Parameter estimates have uncertainties
Did you notice above that the LS vs parameter plots have a parabolic envelope? The width of that parabola defines the parameter uncertainties (if it is a really wide parabola, you have large uncertainty for that parameter). I won’t go into yet how exactly to calculate the parameter uncertainties from those parabolas… that will come in a later module.
But it needs to be pointed out that whatever optimization method or figure-of-merit statistic one uses when estimating model parameters, the parameter estimates will have uncertainties associated with them due to the stochasticity in the data, like migration into and out of the population, Binomial uncertainty on the number of identified cases, etc; that is to say, you don’t get an exact estimate of the model parameter.

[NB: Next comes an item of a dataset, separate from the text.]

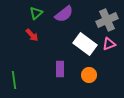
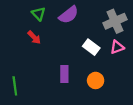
green triangle: (36, 13) -> (39, 14), turned -32
white rectangle: (85, 44) -> (91, 47), size x0.7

Potential pitfalls of using the Least Squares statistic
There is a potential pitfall with fitting with Least Squares; the method carries the underlying assumption that each data point has exactly the same amount of stochastic variation, and that the stochasticity is Normally distributed. In reality, this is usually not a good assumption for epidemic count data, where points on the initial rise and end of the epidemic curve will tend to have much more relative stochasticity than points near the peak (and may in fact have stochasticity that is not even remotely close to being Normally distributed). It is for this reason that I don’t usually use Least Squares to fit models to epidemic curves, and instead use a method like Pearson chi-squared or Poisson or Negative Binomial maximum likelihood (talked about in other modules on this site). When data violate the equal stochasticity assumption and/or Normality assumption, the Least Squares method can result in biased model parameter estimates.
The Least Squares method also assumes that all the stochasticity in the data are independent from point-to-point. This is more or less true when you have a time series of incidence data. It generally isn’t true if you have a time series of population size (for instance, the population at the next time step is quite correlated to the population at the time step before… as soon as data points are correlated, they are not independent). For population data, it is better to fit to the change in population size from time step to time step, which should result in data that are more independent from point to point. Cumulative incidence data are also not independent… the data at the next time step is equal to the cumulative data at the last time step plus a little bit more… those two data points are highly correlated. Never use Least Squares methods to fit to cumulative incidence data. All standard fitting methods, in fact, have as an underlying assumption that the data are independent. So, as a general rule, don’t fit to cumulative incidence data at all.
I’m not going to discuss in this module the estimation of model parameter uncertainties with the Least Squares method, because it is beyond the scope of what I want to talk about here. If you want more information on that see here, and here. Be aware that violations of the underlying equal stochasticity assumption of least squares can not only can bias the parameter estimates, but also produce inefficient estimates of the parameter uncertainties; the estimated confidence intervals will be wrong.
If you would like to learn more about the underlying assumptions of the Least Squares method, see this module.
Things to try
Try finding some data for a different epidemic of an infectious disease (it needn’t be flu data) and fit for the R0 of the epidemic with a compartmental disease model appropriate for that disease (SEIR, SIR, SIS, SIRS, etc). Does the R0 that you get match the R0 for the disease that you find when doing literature searches in Google Scholar?